The superseding indictment contains ten counts, the first of which charges that the ten defendants, citizens of the United States, Poland, Korea, and the Republic of Germany, in violation of 18 U.S.C. § 371, conspired knowingly (a) to import into and export out of the United States automatic assault rifles, grenade launchers, missiles, and fighter planes, without obtaining written approval of the United States Department of State, in violation of the Arms Export Control Act, 22 U.S.C. § 2778, (the Act), (b) to conduct a financial transaction involving criminal violation of the Act, in violation of 18 U.S.C. § 1956, (c) to export ammunition to the government of Iraq, in violation of 50 U.S.C. §§ 1702 and 1705, and (d) to make false statements in a matter within the jurisdiction of the United States, in violation of 18 U.S.C. § 1001.
The subpoena seeks production of what the attorney for Baranski says are audio tape recordings of interviews by Krajewski of defendant Ronald J. Hendron, who in September 1992 pleaded guilty to conspiracy, importing arms, and illegal financial transactions.
In support of the motion to quash Krajewski says that at the Metropolitan Correctional Center he interviewed Hendron, who knew Krajewski was a reporter for the Polish press and would use the interviews for news reports, and that portions of the tape recordings were incorporated (with voice-over translations) in reports broadcast in Poland and rebroadcast in New York on channel 25 in Brooklyn. A written version of Krajewski's report appeared on February 6, 1993 in Nowy Dziennik, a Polish daily newspaper published in New York.
Attached to Baranski's brief is a translation of that version. In substance, it states the following.

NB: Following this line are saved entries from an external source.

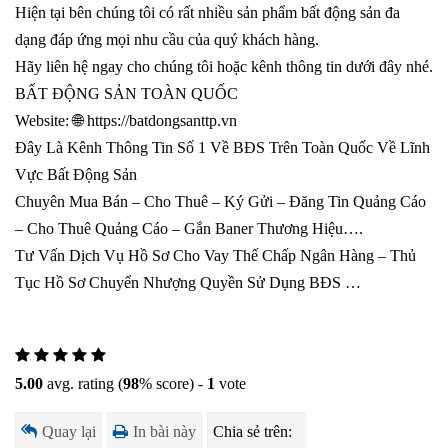
Hiện tại bên chúng tôi có rất nhiều sản phẩm bất động sản đa
dạng đáp ứng mọi nhu cầu của quý khách hàng.
Hãy liên hệ ngay cho chúng tôi hoặc kênh thông tin dưới đây nhé.
BẤT ĐỘNG SẢN TOÀN QUỐC
Website: 🌐 https://batdongsanttp.vn
Đây Là Kênh Thông Tin Số 1 Về BĐS Trên Toàn Quốc Về Lĩnh
Vực Bất Động Sản
Chuyên Mua Bán – Cho Thuê – Ký Gửi – Đăng Tin Quảng Cáo
– Cho Thuê Quảng Cáo – Gắn Baner Thương Hiệu….
Tư Vấn Dịch Vụ Hồ Sơ Cho Vay Thế Chấp Ngân Hàng – Thủ
Tục Hồ Sơ Chuyển Nhượng Quyền Sử Dụng BĐS …
5.00
avg. rating (
98
% score) -
1
vote
Quay lại
In bài này
Chia sẻ trên: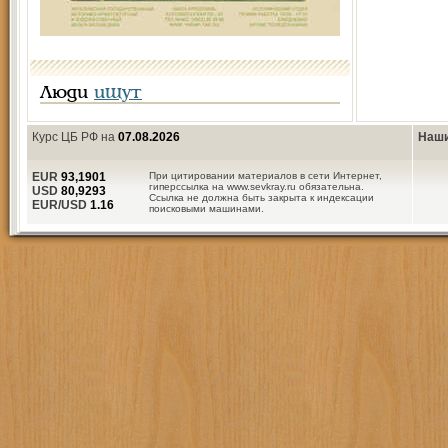
Люди
ищут
Курс ЦБ РФ на
07.08.2026
Наши
EUR
93,1901
При цитировании материалов в сети Интернет,
гиперссылка на www.sevkray.ru обязательна.
USD
80,9293
Ссылка не должна быть закрыта к индексации
EUR/USD
1.16
поисковыми машинами.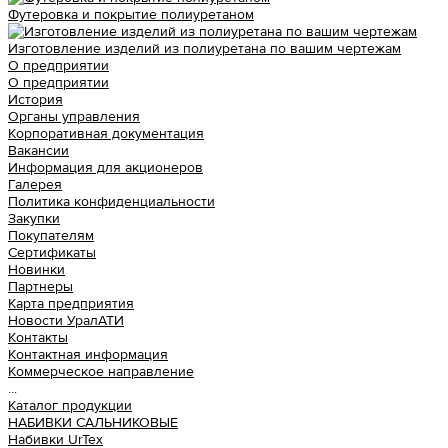
Футеровка и покрытие полиуретаном
Изготовление изделий из полиуретана по вашим чертежам
О предприятии
О предприятии
История
Органы управления
Корпоративная документация
Вакансии
Информация для акционеров
Галерея
Политика конфиденциальности
Закупки
Покупателям
Сертификаты
Новинки
Партнеры
Карта предприятия
Новости УралАТИ
Контакты
Контактная информация
Коммерческое направление
...
Каталог продукции
НАБИВКИ САЛЬНИКОВЫЕ
Набивки UrTex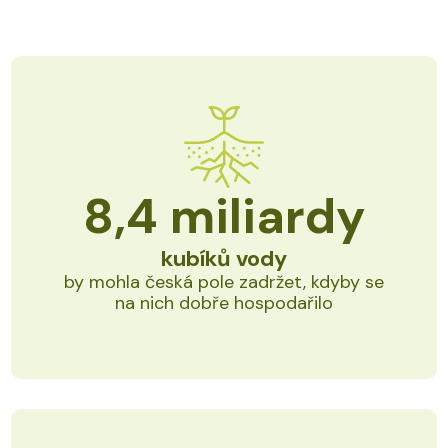
8,4
miliardy
kubíků vody
by mohla česká pole zadržet, kdyby se
na nich dobře hospodařilo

Hendron said that "the possibility of two lifetime sentences forced him to cooperate with the prosecutor's office." Customs agents (presumably undercover) engaged Hendron to cooperate in the trading of weapons to Iraq under the pretext of delivering them to Kurds and Shiites as humanitarian aid. Hendron did not learn until about half a year after talks started in 1991 that the weapons were supposed to go to Iraq and would not be used as humanitarian aid.
Hendron listened to 255 tapes of his conversations with the agents. But one of those tapes, mentioning humanitarian aid, "was gone," having been "erased".
Hendron confirmed that the Poles from the Polish firm A.T.X., which the indictment says trades in munitions, had nothing to do with delivering guns to New York. Hendron said that the Poles have no chance of winning at trial and that he would testify they knew where the weapons would end up.
At the request of the court the attorneys for Krajewski furnished to the court and to the attorneys for the government and the defendants copies, with English translations, of scripts of radio broadcasts made by Krajewski and another news story published March 8, 1993, in Nowy Dziennik. These copies add further details to what Hendron told Krajewski.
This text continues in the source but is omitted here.